Published on May 17th, 2010 | by Jennifer Lance5
Urban Air Pollution Increases Blood Pressure
There are many aspects of city life that are stressful. From traffic to noise, urban residents encounter many situations each day that have the potential to raise their blood pressure. Even if you live a calm, meditative municipal life, the very air you breathe is enough to raise your blood pressure, according to a new study. Urban air pollution has been found to “influence the underlying processes, which lead to chronic cardiovascular diseases,” according to Dr. Barbara Hoffman of the University of Duisburg-Essen.
Previous studies have found that air pollution is bad for infant health and responsible for 50,000 British deaths a year. It also causes genetic changes in utero and increases the risk of asthma. This new study found the source of pollution that increased urban dweller’s blood pressure ranged from car exhaust to factory fumes. Researchers included other factors, such as “age, gender, smoking, weight and even local noise” in the data on 5000 people included in this ongoing study. Live Science reports:
People who live in urban areas tend to have higher blood pressure, according to a new study that pins the blame on particulate air pollution…
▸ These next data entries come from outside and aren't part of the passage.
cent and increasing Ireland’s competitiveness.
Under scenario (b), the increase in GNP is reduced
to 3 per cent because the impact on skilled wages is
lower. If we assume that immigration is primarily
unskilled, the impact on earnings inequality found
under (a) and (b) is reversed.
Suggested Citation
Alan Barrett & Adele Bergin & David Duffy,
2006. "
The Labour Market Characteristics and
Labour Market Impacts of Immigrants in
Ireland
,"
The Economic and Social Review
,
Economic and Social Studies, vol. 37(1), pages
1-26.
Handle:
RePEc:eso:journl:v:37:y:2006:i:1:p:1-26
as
High blood pressure increases the risk for atherosclerosis, a hardening of the arteries, which leads to cardiovascular diseases like heart attacks and strokes. Previous work had shown that daily increases in air pollution can raise blood pressure, but little was known about long-term effects.
“Our results might explain why people who live in more polluted areas are at a higher risk to suffer and die from these diseases,” Hoffman said.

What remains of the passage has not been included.